Archive for the ‘accessible_Web2’ Tag
My most frequent answer when asked how I learned something new is “Twitter.” Let me rephrase that. I should say that I follow on Twitter many smart people and I benefit from their willingness to share what they know…24/7. For example, most recently I’ve been scouring my Tweet Roll for updates on the accessibility of the new iPhone 3G S for users who are blind. It’s not difficult because I follow people who are dedicated to the topic, many of whom are blind and iPhone users, such as Shelly Brisbin and Josh de Lioncourt . How else would I know that there are 84 (and counting) accessible apps for the iPhone? Another case-in-point: I just now checked my Tweet Roll and was alerted to soundAMP, the “first assistive application that turns your iPhone and iPod touch into an interactive hearing device.”
But that’s just me. I’m confident that you too would find individuals and organizations that will keep you up to date on what interests you. Of course, family and friends can be followed on Twitter so you can always know what they had for breakfast or what they’re doing this weekend. But all of us in education would do well to learn about the relevant and engaging uses of Twitter for teaching and learning. We can simultaneously leverage the social network that our students are already participating in AND model how to use this and related tools (and the next hot technology) for academic and career advancement.
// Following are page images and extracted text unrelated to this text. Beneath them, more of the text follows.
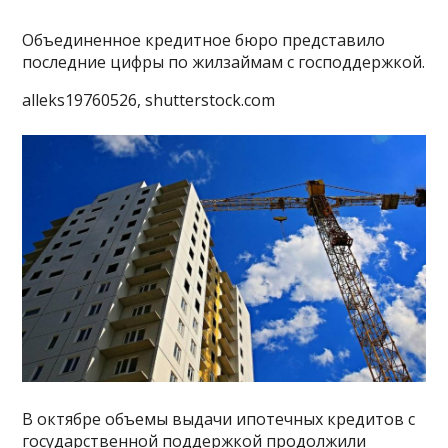
Объединенное кредитное бюро представило
последние цифры по жилзаймам с господдержкой.
alleks19760526, shutterstock.com
В октябре объемы выдачи ипотечных кредитов с
государственной поддержкой продолжили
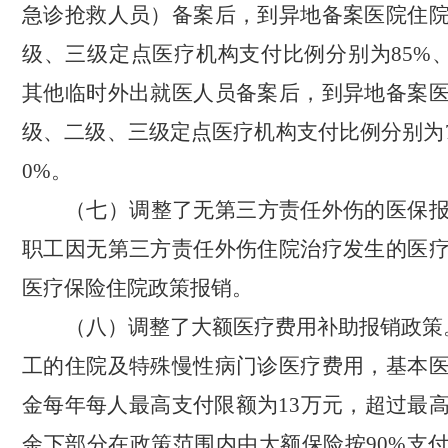
急诊抢救人员）备案后，到异地备案医院住
级、三级定点医疗机构支付比例分别为
85%
其他临时外出就医人员备案后，到异地备案
级、二级、三级定点医疗机构支付比例分别为
0%
。
（七）调整了无第三方责任外伤的医保
职工因无第三方责任外伤住院治疗发生的医
医疗保险住院政策报销。
（八）调整了大额医疗费用补助报销政策
工的住院及特殊慢性病门诊医疗费用，基本
金每年每人最高支付限额为
13
万元，超过最
余下部分在政策范围内由大额保险按
90%
支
And we don’t have to make modifications or even accommodations for students with disabilities because of Accessible Twitter. I signed on some months ago and my favorite feature is the audio cue when I’m about to exceed the 140 character limit for my Tweet. Twitter provides this information in text-only format and I sometimes inadvertently ignore it, meaning that only part of my update gets posted. I also like the larger default text size and the color contrast. And all links can be accessed through the keyboard, so a user doesn’t have to be able to use a mouse.